Essas bacias funcionaram, ao longo de milhões de anos, como verdadeiros reservatórios naturais, onde sedimentos ricos em matéria orgânica se acumularam, foram soterrados e transformados em hidrocarbonetos.
O papel decisivo das placas tectônicas
A Venezuela está localizada em uma zona de interação complexa entre a placa Sul-Americana, a placa do Caribe e a placa de Nazca.

Esse choque constante de placas tectônicas criou bacias profundas, falhas geológicas e dobras capazes de aprisionar o petróleo no subsolo.

“As placas tectônicas se empurram umas contra as outras. A borda da placa sul-americana está sendo engolida sob a placa do Caribe, como se fosse uma máquina limpa-neve empilhando rocha com literalmente quilômetros de espessura”, explica o geólogo Philip Prince, professor da Virginia Tech, em entrevista à BBC News Mundo.
Esse processo enterra profundamente a chamada rocha geradora, permitindo a formação do petróleo.
Com o tempo, o óleo migra por falhas naturais até encontrar armadilhas geológicas, onde se acumula em grandes volumes.
Por que o petróleo do Orinoco é tão abundante
A Faixa Petrolífera do Orinoco é considerada a maior acumulação contínua de hidrocarbonetos do mundo.
De forma simplificada, ela funciona como o destino final do petróleo gerado em áreas profundas da bacia, que migrou ao longo de milhões de anos até se concentrar nessa região.
“As vastas reservas do país talvez sejam melhor explicadas quando se reconhece que as bacias atuais são remanescentes de áreas sedimentares muito mais extensas”, escreveu o geólogo K. H. James em artigo publicado no Journal of Petroleum Geology.

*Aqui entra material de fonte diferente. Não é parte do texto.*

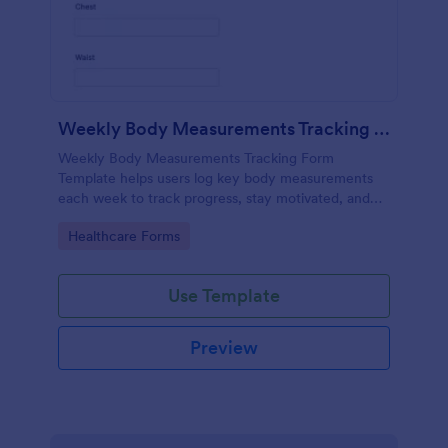
Weekly Body Measurements Tracking Form
Weekly Body Measurements Tracking Form
Template helps users log key body measurements
each week to track progress, stay motivated, and
support coaching.
Go to Category:
Healthcare Forms
Use Template
Preview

Os ingredientes iniciais do petróleo venezuelano
A origem do petróleo venezuelano remonta a centenas de milhões de anos, quando ambientes aquáticos ricos em algas e fitoplâncton cobriam a região.

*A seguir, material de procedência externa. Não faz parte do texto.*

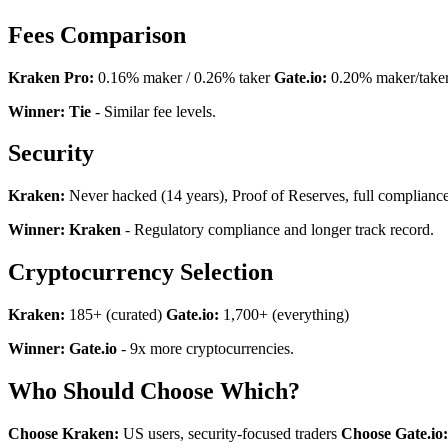
Fees Comparison
Kraken Pro:
0.16% maker / 0.26% taker
Gate.io:
0.20% maker/take
Winner: Tie
- Similar fee levels.
Security
Kraken:
Never hacked (14 years), Proof of Reserves, full complianc
Winner: Kraken
- Regulatory compliance and longer track record.
Cryptocurrency Selection
Kraken:
185+ (curated)
Gate.io:
1,700+ (everything)
Winner: Gate.io
- 9x more cryptocurrencies.
Who Should Choose Which?
Choose Kraken:
US users, security-focused traders
Choose Gate.io:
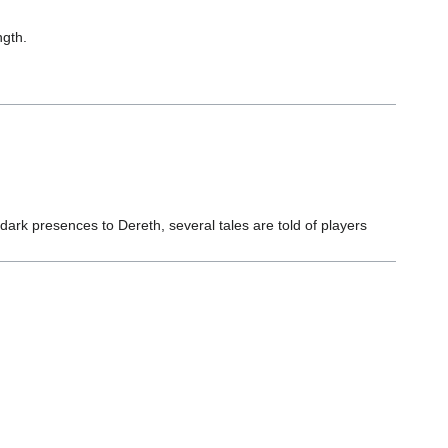
ngth.
dark presences to Dereth, several tales are told of players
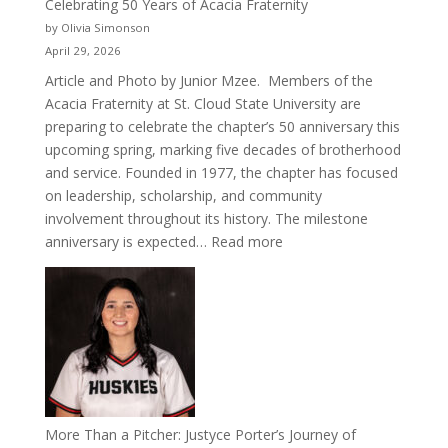
Celebrating 50 Years of Acacia Fraternity
by Olivia Simonson
April 29, 2026
Article and Photo by Junior Mzee. Members of the
Acacia Fraternity at St. Cloud State University are
preparing to celebrate the chapter’s 50 anniversary this
upcoming spring, marking five decades of brotherhood
and service. Founded in 1977, the chapter has focused
on leadership, scholarship, and community
involvement throughout its history. The milestone
:
anniversary is expected…
Read more
Celebrating
50
Years
of
Acacia
Fraternity
More Than a Pitcher: Justyce Porter’s Journey of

Esse material orgânico foi soterrado por sedimentos, submetido a altas pressões e transformado quimicamente em petróleo.
“No subsolo venezuelano existe uma espessa sequência de rochas sedimentares ricas em matéria orgânica. Esses pequenos organismos são, na prática, os ingredientes iniciais do petróleo”, explica Prince.
Além disso, a presença de rochas geradoras do período Cretáceo, de altíssima qualidade, combinada com arenitos eficientes como rochas reservatório, criou condições quase perfeitas para a formação e preservação de gigantescas reservas de petróleo.
Um gigante energético com desafios
Portanto, a Venezuela possui tanto petróleo não por acaso, mas por uma combinação geológica rara no planeta.
A interação entre placas tectônicas, bacias sedimentares profundas e matéria orgânica abundante explica por que o país concentra volumes tão expressivos de petróleo.
Por outro lado, o caráter pesado do petróleo venezuelano impõe desafios técnicos e econômicos, tornando a diferença entre reservas declaradas e produção real um tema central no debate energético global.